We can all sing some famous jingles and recognize powerful logos from our youth that were seared into our auditory and visual cortexes, expertly crafted to achieve what the mad men may have called “brand awareness” – theory being that if you see and/or hear something frequently, you’ll remember it. And by remembering it, you’ll eventually succumb to the urge to buy one of their products. The Oscar Meyer Weiner song, ”Plop Plop – Fizz Fizz”, 1-877-Kars-4-Kids (actually nothing makes me want to donate a car LESS than when I hear this jingle), Target’s bullseye logo, the Golden Arches, Apple’s apple, the Nike swoosh. Brand awareness was – and still is – an incredibly important component of marketing and advertising. However, the flow of quick information tailored to the millions of individual screens that are online at any one second of any day renders a brand-mark-heavy strategy anemic.
With each visit to a site we are systematically marketed to while our next click is tracked, measured, sorted and stored as a predictive attribute. I actually prefer this kind of tailored marketing to TV ads with clunky placement of commercials for Doritos and Bud Light just because I like to watch football (I like neither Doritos nor Bud Light). If I could watch that same live game on YouTube, the action would probably be interrupted with only ads that are relevant to me while the side car and banners would show me ads for Jeep accessories and guitar strings (two of my recent searches).
If there are 100 Million users online right now, then there are 100 million data stews being cooked up and flavored to each individual’s tastes. Now that it’s possible for businesses to promote specific uses for products to the specific audience that will use the product that way, businesses that don’t want to get passed by need to adopt this approach. Restaurants are not immune from this and must – like any business with something to sell – explain why their goodies are better or more relevant than someone else’s. This takes us back to the food and the service and the cleanliness and the decor and the vibe and the location. Restaurants are at an advantage. When it comes to eating out (versus shopping for toothpaste), the decision is more complex with many chords to strike. For example, a message can be created to tout a kid’s menu or family discount special – say, “Kid’s Eat Free Wednesday!” and that message will be picked up by a soccer Dad who doesn’t have time to cook. That same restaurant may have an incredible collection of vegan dishes that might be interesting to someone who recently explored vegan diets. A third message might be crafted to tout the restaurant’s commitment to cleanliness and sanitation, effectively targeting consumers with demonstrated behaviors consistent with someone who prioritizes this in their lives. Soccer Dad never sees the vegan message; Vegan Explorer never sees the Wednesday special; and Germaphobe never worries about germy kids or commercial-cleaner-resistant vegans…so the restaurant resonates with all three customers without irritating one group or the other (at least not until after they’ve committed to a purchase). Try creating one logo or jingle that will resonate with all three consumers at the same time.

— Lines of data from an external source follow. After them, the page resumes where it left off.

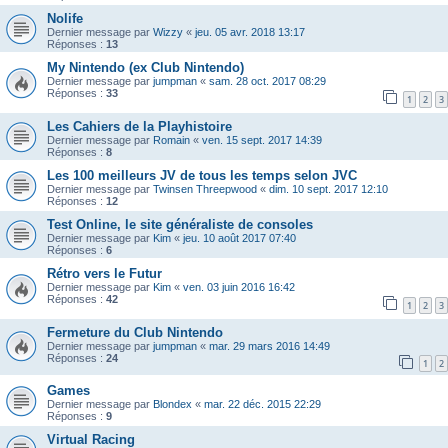
Nolife
Dernier message par
Wizzy
«
jeu. 05 avr. 2018 13:17
Réponses :
13
My Nintendo (ex Club Nintendo)
Dernier message par
jumpman
«
sam. 28 oct. 2017 08:29
Réponses :
33
1
2
3
Les Cahiers de la Playhistoire
Dernier message par
Romain
«
ven. 15 sept. 2017 14:39
Réponses :
8
Les 100 meilleurs JV de tous les temps selon JVC
Dernier message par
Twinsen Threepwood
«
dim. 10 sept. 2017 12:10
Réponses :
12
Test Online, le site généraliste de consoles
Dernier message par
Kim
«
jeu. 10 août 2017 07:40
Réponses :
6
Rétro vers le Futur
Dernier message par
Kim
«
ven. 03 juin 2016 16:42
Réponses :
42
1
2
3
Fermeture du Club Nintendo
Dernier message par
jumpman
«
mar. 29 mars 2016 14:49
Réponses :
24
1
2
Games
Dernier message par
Blondex
«
mar. 22 déc. 2015 22:29
Réponses :
9
Virtual Racing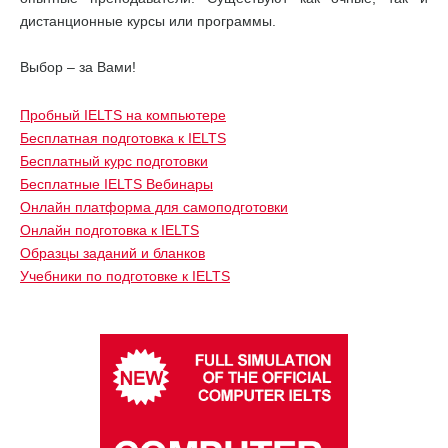
дистанционные курсы или программы.
Выбор – за Вами!
Пробный IELTS на компьютере
Бесплатная подготовка к IELTS
Бесплатный курс подготовки
Бесплатные IELTS Вебинары
Онлайн платформа для самоподготовки
Онлайн подготовка к IELTS
Образцы заданий и бланков
Учебники по подготовке к IELTS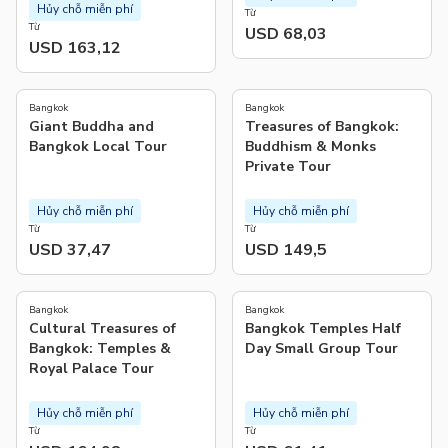
Hủy chỗ miễn phí
Từ
Từ
USD 68,03
USD 163,12
4.9
4.9
(
9
)
(
71
)
Bangkok
Bangkok
Giant Buddha and
Treasures of Bangkok:
Bangkok Local Tour
Buddhism & Monks
Private Tour
Hủy chỗ miễn phí
Hủy chỗ miễn phí
Từ
Từ
USD 37,47
USD 149,5
4.6
4.8
(
70
)
(
4
)
Bangkok
Bangkok
Cultural Treasures of
Bangkok Temples Half
Bangkok: Temples &
Day Small Group Tour
Royal Palace Tour
Hủy chỗ miễn phí
Hủy chỗ miễn phí
Từ
Từ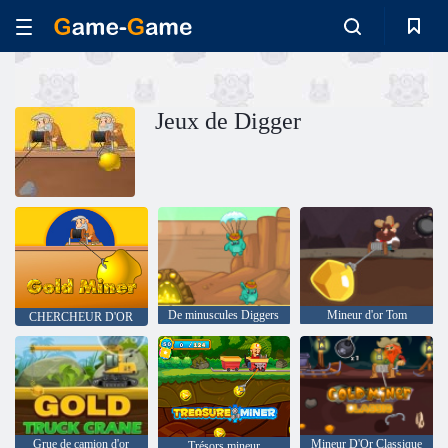
Jeux de Digger
De minuscules Diggers
Mineur d'or Tom
CHERCHEUR D'OR
Grue de camion d'or
Mineur D'Or Classique
Trésors mineur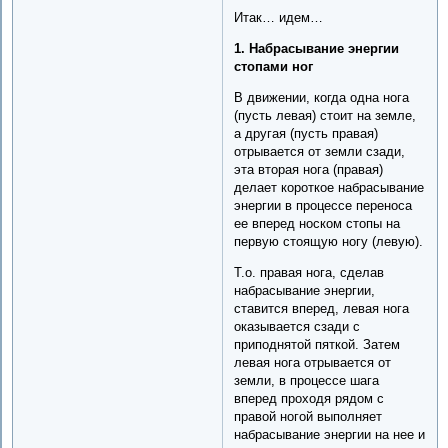
Итак… идем…
1. Набрасывание энергии
стопами ног
В движении, когда одна нога
(пусть левая) стоит на земле,
а другая (пусть правая)
отрывается от земли сзади,
эта вторая нога (правая)
делает короткое набрасывание
энергии в процессе переноса
ее вперед носком стопы на
первую стоящую ногу (левую).
Т.о. правая нога, сделав
набрасывание энергии,
ставится вперед, левая нога
оказывается сзади с
приподнятой пяткой. Затем
левая нога отрывается от
земли, в процессе шага
вперед проходя рядом с
правой ногой выполняет
набрасывание энергии на нее и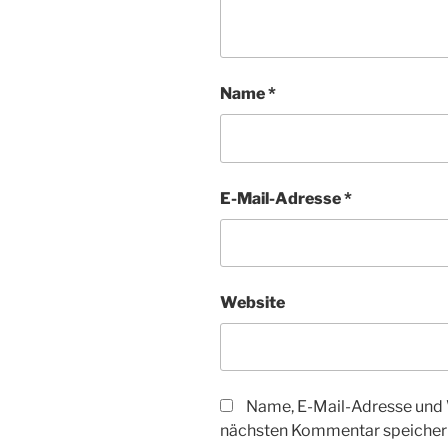
Name
*
E-Mail-Adresse
*
Website
Name, E-Mail-Adresse und 
nächsten Kommentar speicher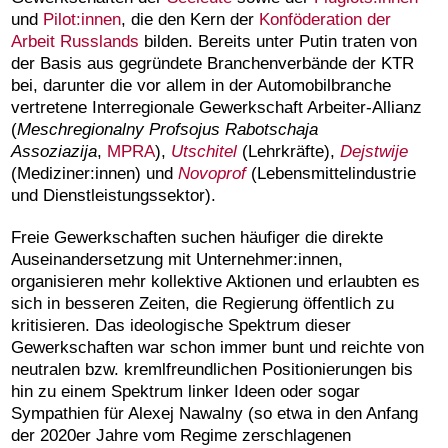
und
Pilot:innen
, die den Kern der
Konföderation der
Arbeit Russlands
bilden. Bereits unter Putin traten von
der Basis aus gegründete Branchenverbände der KTR
bei, darunter die vor allem in der Automobilbranche
vertretene Interregionale Gewerkschaft Arbeiter-Allianz
(
Meschregionalny Profsojus Rabotschaja
Assoziazija
,
MPRA
),
Utschitel
(Lehrkräfte),
Dejstwije
(Mediziner:innen) und
Novoprof
(Lebensmittelindustrie
und Dienstleistungssektor).
Freie Gewerkschaften suchen häufiger die direkte
Auseinandersetzung mit Unternehmer:innen,
organisieren mehr kollektive Aktionen und erlaubten es
sich in besseren Zeiten, die Regierung öffentlich zu
kritisieren. Das ideologische Spektrum dieser
Gewerkschaften war schon immer bunt und reichte von
neutralen bzw. kremlfreundlichen Positionierungen bis
hin zu einem Spektrum linker Ideen oder sogar
Sympathien für Alexej Nawalny (so etwa in den Anfang
der 2020er Jahre vom Regime zerschlagenen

Restaurants can broaden their appeal quite easily through targeted messaging. Yesterday’s websites tried to capture and consolidate all services and uses into one place as a sort of “one stop”, comprehensive collection of services, promotions and consumer use occasions. This new “micro-ad” strategy actually makes it dangerous to consolidate all of the uses and benefits into one place. At minimum, every restaurant should absolutely have a website…but its purpose has changed to more of a high level, online store front. Customers can, of course, find restaurants through direct searches – say, Googling “Chic-fil-A” – but traffic is increasingly coming from breadcrumbs clicked while searching for or viewing something else. That blurb about “Kids Eat Free Wednesday!” – by virtue of its relevance and resonance – gets discovered and followed by budget-conscious parents looking for weekday meal solutions. Clicking that breadcrumb will take the visitor to more details about that particular deal and another click will land them on the main website…where that Wednesday deal may not appear anywhere on the site in order to preserve broader appeal to followers of other breadcrumbs. When visitors get to the website they’re potentially already familiar enough with the offering to explore more decision making data like locations near them, the menu, how to make a reservation (if applicable) and some feel-good company philosophy stuff. The trail to the website gives them more information about their specific need than the website itself.
Now more than ever, restaurants will benefit from investment in micro-ads crafted to target many different uses. This can be done with blogs, pay-per-click, press releases, Instagram banners, Facebook ads, LinkedIn articles and promotions, and a few dozen other mediums that will push those messages to the right people. I can hear the sighs: “Dang it! Another thing to spend money on!” Tut tut. The message here is, spend the same money, just spend it differently. And if you’re not engaged in marketing at all, you’re standing flat footed while the competition passes you by.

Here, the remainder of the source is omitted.